**WORK REQUIRED:**
Copy out the data below. Leave nothing out and alter nothing.

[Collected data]
[Start of section]

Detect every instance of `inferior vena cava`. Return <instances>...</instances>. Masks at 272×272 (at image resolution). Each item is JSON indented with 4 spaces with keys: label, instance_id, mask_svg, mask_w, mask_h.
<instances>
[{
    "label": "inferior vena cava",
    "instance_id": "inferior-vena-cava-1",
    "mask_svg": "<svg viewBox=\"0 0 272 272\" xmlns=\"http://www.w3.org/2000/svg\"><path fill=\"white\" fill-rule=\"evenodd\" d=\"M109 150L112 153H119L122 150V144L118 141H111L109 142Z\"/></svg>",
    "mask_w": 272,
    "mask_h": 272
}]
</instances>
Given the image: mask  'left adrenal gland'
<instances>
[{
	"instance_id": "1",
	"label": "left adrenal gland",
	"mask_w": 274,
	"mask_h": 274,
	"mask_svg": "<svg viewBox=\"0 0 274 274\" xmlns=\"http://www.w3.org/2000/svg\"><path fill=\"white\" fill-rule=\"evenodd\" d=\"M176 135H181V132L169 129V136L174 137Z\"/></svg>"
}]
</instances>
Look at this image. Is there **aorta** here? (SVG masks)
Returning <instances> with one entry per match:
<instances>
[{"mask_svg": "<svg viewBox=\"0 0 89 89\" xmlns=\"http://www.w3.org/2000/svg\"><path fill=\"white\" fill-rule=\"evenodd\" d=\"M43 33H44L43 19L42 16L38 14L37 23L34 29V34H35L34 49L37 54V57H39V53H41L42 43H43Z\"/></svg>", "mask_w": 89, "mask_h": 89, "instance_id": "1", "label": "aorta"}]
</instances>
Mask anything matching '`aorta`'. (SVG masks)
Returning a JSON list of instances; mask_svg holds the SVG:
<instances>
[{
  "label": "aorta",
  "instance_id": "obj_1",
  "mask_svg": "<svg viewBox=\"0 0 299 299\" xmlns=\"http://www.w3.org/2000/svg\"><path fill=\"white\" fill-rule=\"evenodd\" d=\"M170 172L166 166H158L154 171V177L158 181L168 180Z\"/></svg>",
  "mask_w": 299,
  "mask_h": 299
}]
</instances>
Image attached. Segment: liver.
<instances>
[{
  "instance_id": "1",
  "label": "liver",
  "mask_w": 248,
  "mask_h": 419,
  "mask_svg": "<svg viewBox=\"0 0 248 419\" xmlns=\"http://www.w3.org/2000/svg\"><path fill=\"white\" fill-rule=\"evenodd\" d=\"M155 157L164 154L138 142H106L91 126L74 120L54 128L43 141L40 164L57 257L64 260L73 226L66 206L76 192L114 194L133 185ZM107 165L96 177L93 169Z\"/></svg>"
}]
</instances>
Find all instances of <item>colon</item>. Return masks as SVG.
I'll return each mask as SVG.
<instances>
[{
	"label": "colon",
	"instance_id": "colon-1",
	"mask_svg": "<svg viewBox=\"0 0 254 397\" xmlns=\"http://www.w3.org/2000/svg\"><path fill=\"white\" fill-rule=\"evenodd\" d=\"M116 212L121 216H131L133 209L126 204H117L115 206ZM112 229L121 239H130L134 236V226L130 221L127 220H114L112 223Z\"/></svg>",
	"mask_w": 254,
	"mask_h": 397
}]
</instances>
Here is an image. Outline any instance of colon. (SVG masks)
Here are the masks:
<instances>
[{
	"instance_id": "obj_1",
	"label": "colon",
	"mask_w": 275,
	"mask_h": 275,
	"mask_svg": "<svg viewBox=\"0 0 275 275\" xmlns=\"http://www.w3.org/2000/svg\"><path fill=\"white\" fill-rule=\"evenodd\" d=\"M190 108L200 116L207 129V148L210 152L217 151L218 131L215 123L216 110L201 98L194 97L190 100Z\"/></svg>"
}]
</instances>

[End of section]

**REPLY:**
Detect every instance of `inferior vena cava`. Return <instances>...</instances>. Masks at 272×272 (at image resolution). Each item is JSON indented with 4 spaces with keys: label, instance_id, mask_svg, mask_w, mask_h.
<instances>
[{
    "label": "inferior vena cava",
    "instance_id": "inferior-vena-cava-1",
    "mask_svg": "<svg viewBox=\"0 0 272 272\" xmlns=\"http://www.w3.org/2000/svg\"><path fill=\"white\" fill-rule=\"evenodd\" d=\"M109 150L112 153H119L122 150V144L118 141H111L109 142Z\"/></svg>",
    "mask_w": 272,
    "mask_h": 272
}]
</instances>
Given the image: mask  'left adrenal gland'
<instances>
[{
	"instance_id": "1",
	"label": "left adrenal gland",
	"mask_w": 274,
	"mask_h": 274,
	"mask_svg": "<svg viewBox=\"0 0 274 274\" xmlns=\"http://www.w3.org/2000/svg\"><path fill=\"white\" fill-rule=\"evenodd\" d=\"M176 135H181V132L169 129V136L174 137Z\"/></svg>"
}]
</instances>
Look at this image. Is there **aorta** here? (SVG masks)
Returning <instances> with one entry per match:
<instances>
[{"mask_svg": "<svg viewBox=\"0 0 89 89\" xmlns=\"http://www.w3.org/2000/svg\"><path fill=\"white\" fill-rule=\"evenodd\" d=\"M43 33H44L43 19L42 16L38 14L37 23L34 29V34H35L34 49L37 54V57H39V53H41L42 43H43Z\"/></svg>", "mask_w": 89, "mask_h": 89, "instance_id": "1", "label": "aorta"}]
</instances>
Mask anything matching '`aorta`'. (SVG masks)
Returning a JSON list of instances; mask_svg holds the SVG:
<instances>
[{
  "label": "aorta",
  "instance_id": "obj_1",
  "mask_svg": "<svg viewBox=\"0 0 299 299\" xmlns=\"http://www.w3.org/2000/svg\"><path fill=\"white\" fill-rule=\"evenodd\" d=\"M170 172L166 166H158L154 171V177L158 181L168 180Z\"/></svg>",
  "mask_w": 299,
  "mask_h": 299
}]
</instances>
Image attached. Segment: liver.
<instances>
[{
  "instance_id": "1",
  "label": "liver",
  "mask_w": 248,
  "mask_h": 419,
  "mask_svg": "<svg viewBox=\"0 0 248 419\" xmlns=\"http://www.w3.org/2000/svg\"><path fill=\"white\" fill-rule=\"evenodd\" d=\"M155 157L164 154L138 142H106L91 126L74 120L54 128L43 141L40 164L57 257L64 260L73 226L66 206L76 192L114 194L133 185ZM107 165L96 177L93 169Z\"/></svg>"
}]
</instances>
Find all instances of <item>colon</item>. Return masks as SVG.
I'll return each mask as SVG.
<instances>
[{
	"label": "colon",
	"instance_id": "colon-1",
	"mask_svg": "<svg viewBox=\"0 0 254 397\" xmlns=\"http://www.w3.org/2000/svg\"><path fill=\"white\" fill-rule=\"evenodd\" d=\"M116 212L121 216H131L133 209L126 204H117L115 206ZM112 229L121 239H130L134 236V226L130 221L127 220H114L112 223Z\"/></svg>",
	"mask_w": 254,
	"mask_h": 397
}]
</instances>
Here is an image. Outline any instance of colon. (SVG masks)
Here are the masks:
<instances>
[{
	"instance_id": "obj_1",
	"label": "colon",
	"mask_w": 275,
	"mask_h": 275,
	"mask_svg": "<svg viewBox=\"0 0 275 275\" xmlns=\"http://www.w3.org/2000/svg\"><path fill=\"white\" fill-rule=\"evenodd\" d=\"M190 108L200 116L207 129V148L210 152L217 151L218 131L215 123L216 110L201 98L194 97L190 100Z\"/></svg>"
}]
</instances>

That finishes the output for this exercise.